Where Do Flow Semantics Reside? A Protocol-Native Tabular Pretraining Paradigm for Encrypted Traffic Classification

Self-supervised masked modeling shows promise for encrypted traffic classification by masking and reconstructing raw bytes. Yet recent work reveals these methods fail to reduce reliance on labeled data despite costly pretraining: under frozen encoder evaluation, accuracy drops from greater than 0.9 to less than 0.47. We argue the root cause is inductive bias mismatch: flattening traffic into byte sequences destroys protocol-defined semantics. We identify three specific issues: 1) field unpredictability, random fields like ip.id are unlearnable yet treated as reconstruction targets; 2) embedding confusion, semantically distinct fields collapse into a unified embedding space; 3) metadata loss, capture-time metadata essential for temporal analysis is discarded. To address this, we propose a protocol-native paradigm that treats protocol-defined field semantics as architectural priors, reformulating the task to align with the data's intrinsic tabular modality rather than incrementally adapting sequence-based architectures. Instantiating this paradigm, we introduce FlowSem-MAE, a tabular masked autoencoder built on Flow Semantic Units (FSUs). It features predictability-guided filtering that focuses on learnable FSUs, FSU-specific embeddings to preserve field boundaries, and dual-axis attention to capture intra-packet and temporal patterns. FlowSem-MAE significantly outperforms state-of-the-art across datasets. With only half labeled data, it outperforms most existing methods trained on full data.

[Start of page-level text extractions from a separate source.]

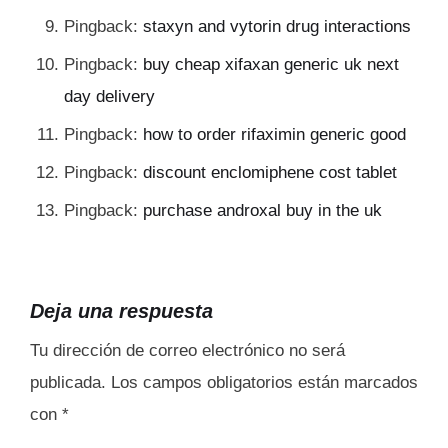
Pingback:
staxyn and vytorin drug interactions
Pingback:
buy cheap xifaxan generic uk next
day delivery
Pingback:
how to order rifaximin generic good
Pingback:
discount enclomiphene cost tablet
Pingback:
purchase androxal buy in the uk
Deja una respuesta
Tu dirección de correo electrónico no será
publicada.
Los campos obligatorios están marcados
con
*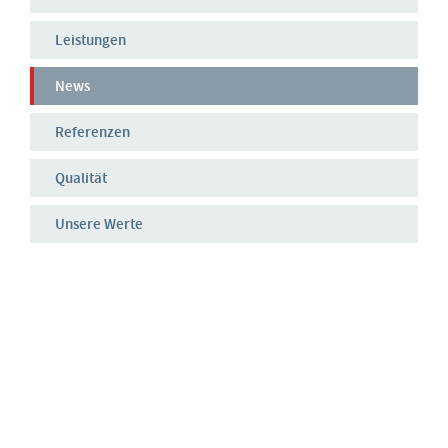
Leistungen
News
Referenzen
Qualität
Unsere Werte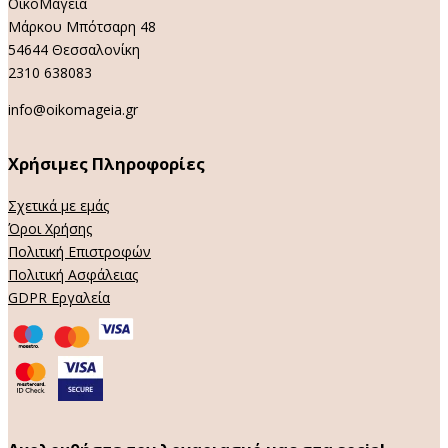
ΟικοΜαγεία
Μάρκου Μπότσαρη 48
54644 Θεσσαλονίκη
2310 638083
info@oikomageia.gr
Χρήσιμες Πληροφορίες
Σχετικά με εμάς
Όροι Χρήσης
Πολιτική Επιστροφών
Πολιτική Ασφάλειας
GDPR Εργαλεία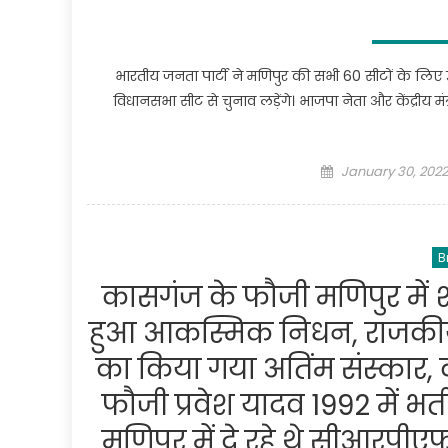
भारतीय जनता पार्टी ने मणिपुर की सभी 60 सीटों के लिए उम्म
विधानसभा सीट से चुनाव लड़ेंगे। भाजपा नेता और केंद्रीय मं
Posted
January 30, 2022
on
B
कासगंज के फौजी मणिपुर में 
हुआ आकस्मिक निधन, राजकीय 
का किया गया अतिंम संस्कार, क
फौजी प्रवेश यादव 1992 में भ
मणिपुर में दे रहे थे सीआरपी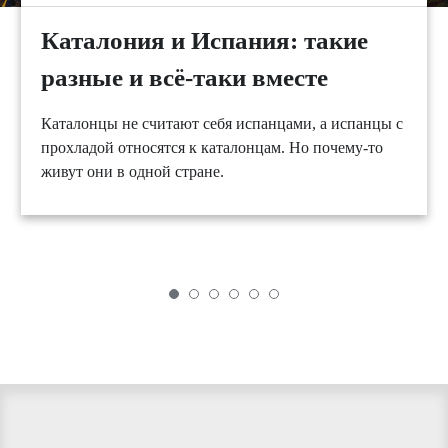
Каталония и Испания: такие
разные и всё-таки вместе
Каталонцы не считают себя испанцами, а испанцы с
прохладой относятся к каталонцам. Но почему-то
живут они в одной стране.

翻译：自监督掩码建模通过对原始字节进行掩码和重建，在加密流量分类任务中展现出应用前景。然而近期研究表明，尽管进行了代价高昂的预训练，这些方法仍未能减少对标注数据的依赖：在冻结编码器评估场景下，准确率从大于0.9骤降至不足0.47。我们认为根本原因在于归纳偏置不匹配：将流量扁平化为字节序列会破坏协议定义的语义结构。我们识别出三个具体问题：1）字段不可预测性，如ip.id等随机字段虽不可学习却被当作重建目标；2）嵌入混淆，语义不同的字段被压缩至统一嵌入空间；3）元数据丢失，对时序分析至关重要的捕获时元数据被丢弃。为解决这些问题，我们提出一种协议原生范式，将协议定义的字段语义作为架构先验，将任务重新定义为与数据固有的表格模态对齐，而非渐进式调整基于序列的架构。基于该范式，我们提出FlowSem-MAE——一种构建于流语义单元（FSU）之上的表格掩码自编码器。该模型具有三个核心特征：可预测性引导过滤机制聚焦可学习FSU、FSU专用嵌入保留字段边界、双轴注意力捕捉包内与时序模式。FlowSem-MAE在多个数据集上显著优于现有最优方法。仅使用半数标注数据，其性能即可超越多数基于完整数据训练的现有方法。